«Amy», largometraje de Asif Kapadian, rehúye afortunadamente todo sentimentalismo. Es una aproximación un tanto distante a la carrera de Amy, a su ascenso, coronación y desplome final. El documental nos hace ver además cómo ese desplome resulta inevitable y asoma ya inexorablemente desde el principio. Documental distante pues se trata de no caer en dengues ñoños o en fútiles encomios e impostadas apologías a posteriori de la artista. Distancia, sin embargo, no significa necesariamente frialdad; la película despide y transmite calor humano, bestialmente humano en ocasiones. Contempla y trata a Amy Winehouse con cordial admiración, compensando así el desasosiego en aumento que el espectador va sintiendo a medida que asiste a la progresiva degradación de la artista. Las letras de determinadas canciones van dando la pauta de esa triste evolución.
Este documental, en definitiva, podría definirse como la crónica afectuosa, y nunca cursi, de un muy doloroso naufragio.
Amy Winehouse no nace en un ambiente musical ni por asomo; por «raza» nada tampoco la aproxima al jazz, dada su condición de judía londinense; no sigue estudios musicales ni toma clases de canto. Ella se inicia en el arte escuchando los discos de los grandes del jazz y por sí sola va desarrollando un portentoso talento vocal, una capacidad poética muy narcisista y desgarrada, así como un gran sentido del ritmo que volcará en sus personales composiciones. Amy es una self-made woman. Incontestablemente. Es sorprendente ver en un vídeo casero, en que una adolescente Amy y sus amigos festejan un cumpleaños, cómo, alrededor de la tarta, mientras se canta el un tanto anodino y plano «Happy birthday», la jovencísima Amy juega con la canción, dándole unas insospechadas y poderosas inflexiones jazzísticas.

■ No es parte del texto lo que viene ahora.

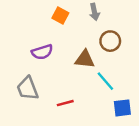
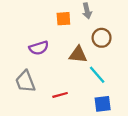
orange square: (60, 16) -> (63, 19), moved, turned -32
blue square: (122, 108) -> (103, 104), moved

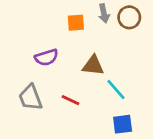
brown circle: (102, 38) -> (129, 17), moved
red line: (60, 95) -> (70, 100), moved, turned 40

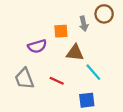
gray arrow: (104, 13) -> (84, 24), moved
orange square: (76, 23) -> (61, 31), moved
blue square: (123, 124) -> (87, 100), moved

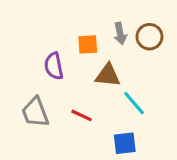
brown circle: (104, 14) -> (149, 37), moved
purple semicircle: (37, 46) -> (54, 66), turned 96

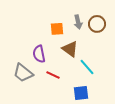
purple semicircle: (54, 66) -> (39, 54), moved
brown triangle: (108, 75) -> (70, 49), turned 30
gray trapezoid: (35, 112) -> (23, 73), turned -30

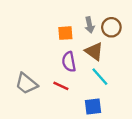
brown triangle: (70, 49) -> (94, 51), moved
purple semicircle: (39, 54) -> (69, 62), moved

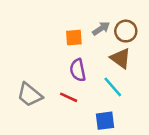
gray arrow: (90, 25) -> (101, 28), turned -112
brown triangle: (94, 51) -> (121, 58), moved

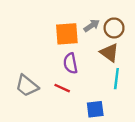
orange square: (74, 38) -> (67, 34), size x1.5
cyan line: (113, 87) -> (116, 79), moved, turned 48

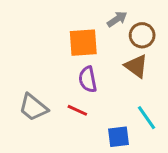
gray arrow: (92, 26) -> (117, 19), moved
cyan line: (116, 79) -> (147, 118), moved, turned -42

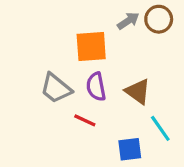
brown circle: (142, 35) -> (159, 19), moved
brown triangle: (136, 66) -> (138, 91), moved
gray trapezoid: (33, 107) -> (56, 88), moved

Amy comienza a dar sus primeros conciertos y graba su primer disco, «Frank». Un disco de jazz. Amy puede entonces realizar su sueño de emancipación, algo con lo que soñaba, nos dice, desde los trece años de edad. En el barrio de Candem comparte apartamento con una amiga. Independencia, pereza y consumo masivo de maría.
Amy tiene todos los mimbres para triunfar comercialmente y además para ser muy valorada por los entendidos. Como una obra de Shakespeare, Amy se dirige a todos sin excepción y todos sin excepción la han de apreciar, desde la adolescente que suspira por una famosa con quien identificarse, dada su extravagancia y apariencias rebeldes, hasta el más sesudo crítico de jazz, pasando por el amante del buen pop, del buen soul y de la buena música negra.
Sin embargo, a su talento lo va a combatir, ¡y con qué fuerza!, su propia personalidad. El peor enemigo de Amy es ella misma.
Su padre fue el gran ausente. Tenía una amante y durante el día no hacía acto de presencia en la casa familiar. Tan sólo llevaba a Amy al colegio y luego volvía al lecho conyugal muy tarde, cuando Amy dormía ya. Durante muchos años, hasta que el señor Winehouse se decidiera al fin a abandonar a su familia, se prolongó la mascarada. Amy sufrió enormemente por esta ausencia, tanto por la semi-ausencia primera como por la definitiva, después. Amy, en todos los hombres que irá conociendo, va buscando al padre que le faltó desde el principio y que luego huyó. La postura de Amy frente al hombre, será la de dependencia y deseo de protección, tal y como se expresa en «Stronger than me», en que Amy reprocha a su novio la debilidad y el hecho de que sea ella quien haya de «ejercer de hombre» o de «marido». Subyace el menosprecio; tanto que Amy le llegará a preguntar, incorrectamente, «are you gay?»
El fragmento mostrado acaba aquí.